= Johanna Bugge Olsen =

Norwegian writer, newspaper editor and politician

Johanna Bugge Olsen (10 May 1900 – 16 August 1973) was a Norwegian writer, newspaper editor and politician for the Labour and the Communist parties.

== Biography ==

Johanna Bugge Olsen finished her secondary education in 1919, and then started working in the Labour Party press. In 1923 she joined the newly formed Communist Party. She was a member of Bergen city council, and stood on the ballot (third candidate) in Bergen for the 1933 and 1936 general elections. She became subeditor in one of the party's most important newspapers, Arbeidet, in 1931 and was the editor-in-chief from 1938 to 1940. Financially the newspaper did not fare well, partly because the Communist Party prioritized to prop up Arbeideren, and Arbeidet was not released between 14 December 1938 and 30 March 1939. On 9 August 1940 (still with Olsen as editor) it stopped entirely because of the occupation of Norway by Nazi Germany.

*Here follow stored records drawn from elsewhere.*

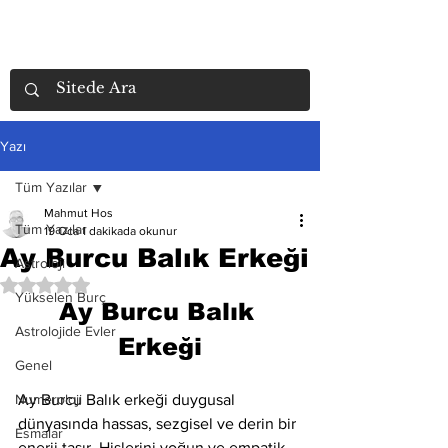
Yazı
Tüm Yazılar
Mahmut Hos
Tüm Yazılar
19 Oca
1 dakikada okunur
Ay Burcu Balık Erkeği
Astroloji
5 üzerinden NaN yıldız
Yükselen Burç
Ay Burcu Balık 
Astrolojide Evler
Erkeği
Genel
Numeroloji
Ay Burcu Balık erkeği duygusal 
dünyasında hassas, sezgisel ve derin bir 
Esmalar
enerji taşır. Hislerini yoğun ve empatik 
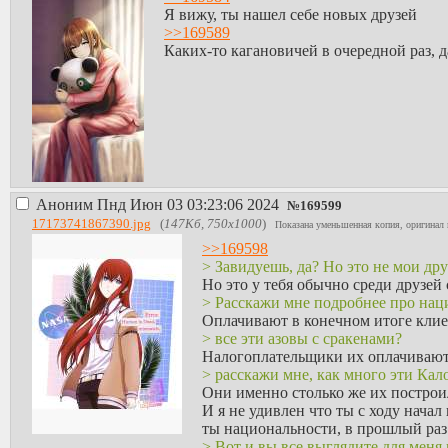
Я вижу, ты нашел себе новых друзей
>>169589
Каких-то кагановичей в очередной раз, д
Аноним
Пнд Июн 03 03:23:06 2024
№
169599
17173741867390.jpg
(
147Кб, 750x1000
)
Показана уменьшенная копия, оригинал 
>>169598
> Завидуешь, да? Но это не мои друз
Но это у тебя обычно среди друзей
> Расскажи мне подробнее про нац
Оплачивают в конечном итоге клие
> все эти азовы с сракенами?
Налогоплательщики их оплачивают.
> расскажи мне, как много эти Ка
Они именно столько же их построил
И я не удивлен что ты с ходу начал
ты национальности, в прошлый раз в
> Вот и вы все выглядите для мен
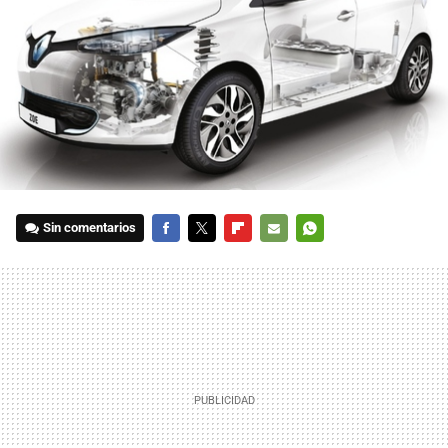
Sin comentarios
FACEBOOK
TWITTER
FLIPBOARD
E-
WHATSAPP
MAIL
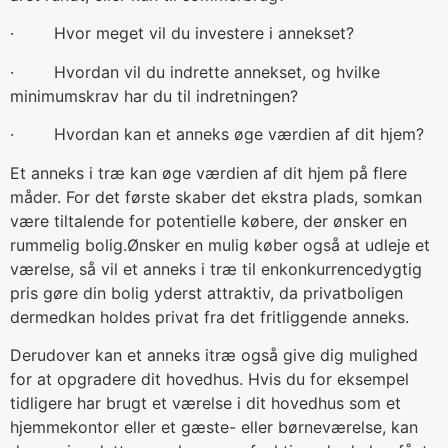
· Hvor meget vil du investere i annekset?
· Hvordan vil du indrette annekset, og hvilke
minimumskrav har du til indretningen?
· Hvordan kan et anneks øge værdien af dit hjem?
Et anneks i træ kan øge værdien af dit hjem på flere
måder. For det første skaber det ekstra plads, somkan
være tiltalende for potentielle købere, der ønsker en
rummelig bolig.Ønsker en mulig køber også at udleje et
værelse, så vil et anneks i træ til enkonkurrencedygtig
pris gøre din bolig yderst attraktiv, da privatboligen
dermedkan holdes privat fra det fritliggende anneks.
Derudover kan et anneks itræ også give dig mulighed
for at opgradere dit hovedhus. Hvis du for eksempel
tidligere har brugt et værelse i dit hovedhus som et
hjemmekontor eller et gæste- eller børneværelse, kan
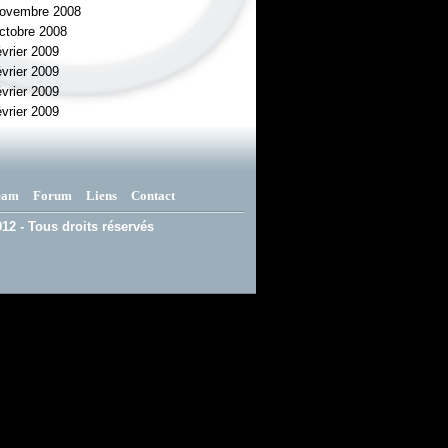
novembre 2008
ctobre 2008
évrier 2009
évrier 2009
évrier 2009
évrier 2009
eam
Forum
Liens
Contact
12 - Tous droits réservés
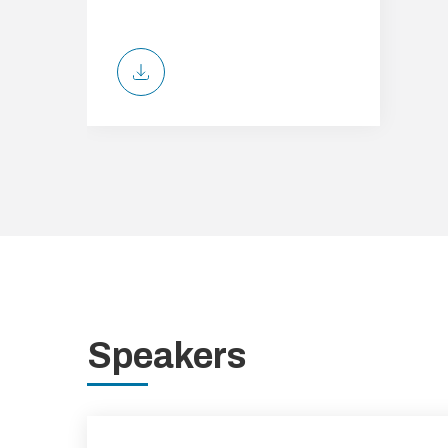
Speakers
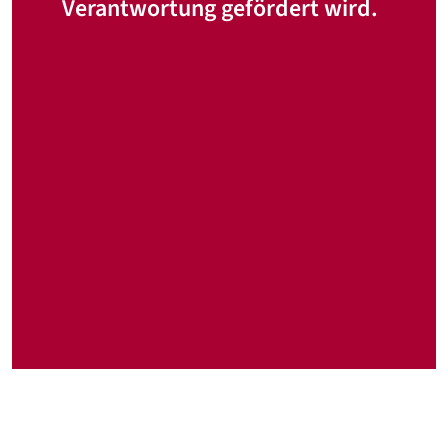
Verantwortung gefördert wird.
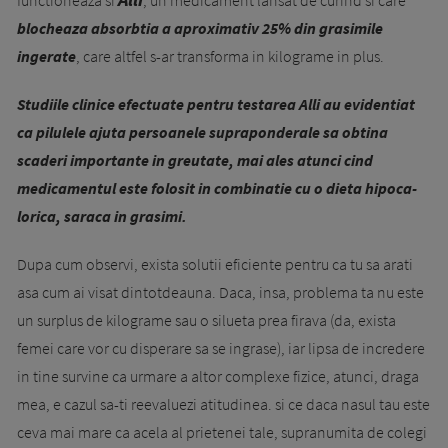
blocheaza absorbtia a aproximativ 25% din grasimile
ingerate
, care altfel s-ar transforma in kilograme in plus.
Studiile clinice efectuate pentru testarea Alli au evidentiat
ca pilulele ajuta persoanele supraponderale sa obtina
scaderi im­portante in greutate, mai ales atunci cind
medicamentul este folosit in combinatie cu o dieta hipo­­ca­
lorica, saraca in grasimi.
Dupa cum observi, exista solutii eficiente pentru ca tu sa arati
asa cum ai visat dintotdeauna. Daca, insa, problema ta nu este
un surplus de kilograme sau o silueta prea firava (da, exista
femei care vor cu dispe­rare sa se ingrase), iar lipsa de in­cre­dere
in tine survine ca urmare a altor comple­xe fizice, atunci, draga
mea, e cazul sa-ti reevaluezi atitudinea. si ce daca nasul tau este
ceva mai mare ca acela al prietenei tale, su­pra­numita de colegi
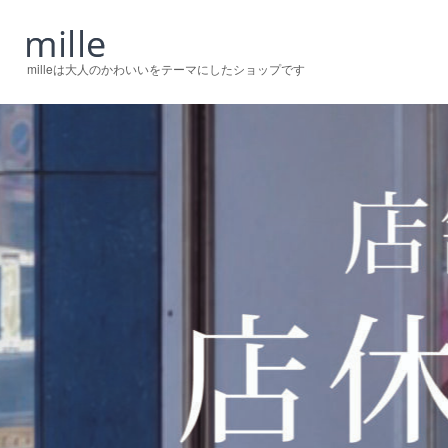
milleは大人のかわいいをテーマにしたショップです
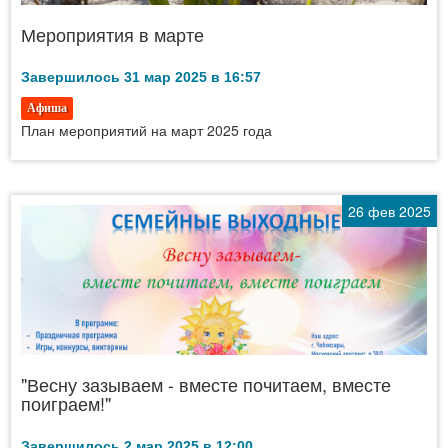
Мероприятия в марте
Завершилось 31 мар 2025 в 16:57
Афиша
План мероприятий на март 2025 года
26 фев 2025
"Весну зазываем - вместе почитаем, вместе
поиграем!"
Завершилось 2 мар 2025 в 12:00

In 1949, during the legal purge in Norway after World War II, Olsen was convicted of treason for having printed "un-national" material in six articles in May and June 1940 prior to the closing of Arbeidet. She started writing books, and first authored four books mostly about local trade unions: Femti år på sporet : Bergens sporvei 1897–1947, Sporveisreparatørenes forening, Bergen 30 år, Malersvennenes forening, Bergen 65 år 1884–1949 and Malersvennenes forening: 75 års beretning 1884–1959. She then wrote novels and young adult fiction, including Tine (1961, translated to Russian in 1963 and German in 1967), Løsgjengeren (1963, translated to English as Stray Dog in 1966), Den hvite wampumen (1967), Præriekyllingen danser (1968) and Vesle-kari blir voksen (1969, translated to Icelandic in 1973).

She was married to (1899–1977), mayor in Laksevåg.